_Aim of the exercise_
Below is a listing to write out in full, exactly as given, without its pictures.

_The data_
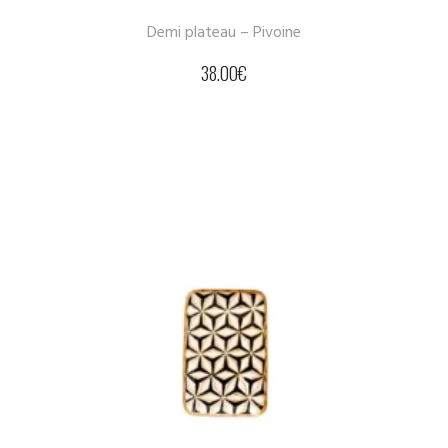
Demi plateau – Pivoine
38.00
€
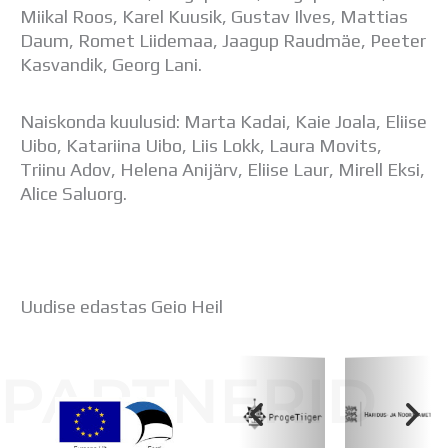
Distantsõpe
Miikal Roos, Karel Kuusik, Gustav Ilves, Mattias
Kodukord
Daum, Romet Liidemaa, Jaagup Raudmäe, Peeter
Projektid
Kasvandik, Georg Lani.
ÜLDINFO
Sisseastumine
Naiskonda kuulusid: Marta Kadai, Kaie Joala, Eliise
Meie kool
Uibo, Katariina Uibo, Liis Lokk, Laura Movits,
Dokumendid
Triinu Adov, Helena Anijärv, Eliise Laur, Mirell Eksi,
Uudised
Alice Saluorg.
Lapsevanemale
Vilistlastele
Toitlustamine
Virtuaaltuur
Õpilasesindus
Uudise edastas Geio Heil
Kontaktid
Tööpakkumised
PARTNERID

_Answer to this problem_
Demi plateau – Pivoine
38.00
€
Distantsõpe
Miikal Roos, Karel Kuusik, Gustav Ilves, Mattias
Kodukord
Daum, Romet Liidemaa, Jaagup Raudmäe, Peeter
Projektid
Kasvandik, Georg Lani.
ÜLDINFO
Sisseastumine
Naiskonda kuulusid: Marta Kadai, Kaie Joala, Eliise
Meie kool
Uibo, Katariina Uibo, Liis Lokk, Laura Movits,
Dokumendid
Triinu Adov, Helena Anijärv, Eliise Laur, Mirell Eksi,
Uudised
Alice Saluorg.
Lapsevanemale
Vilistlastele
Toitlustamine
Virtuaaltuur
Õpilasesindus
Uudise edastas Geio Heil
Kontaktid
Tööpakkumised
PARTNERID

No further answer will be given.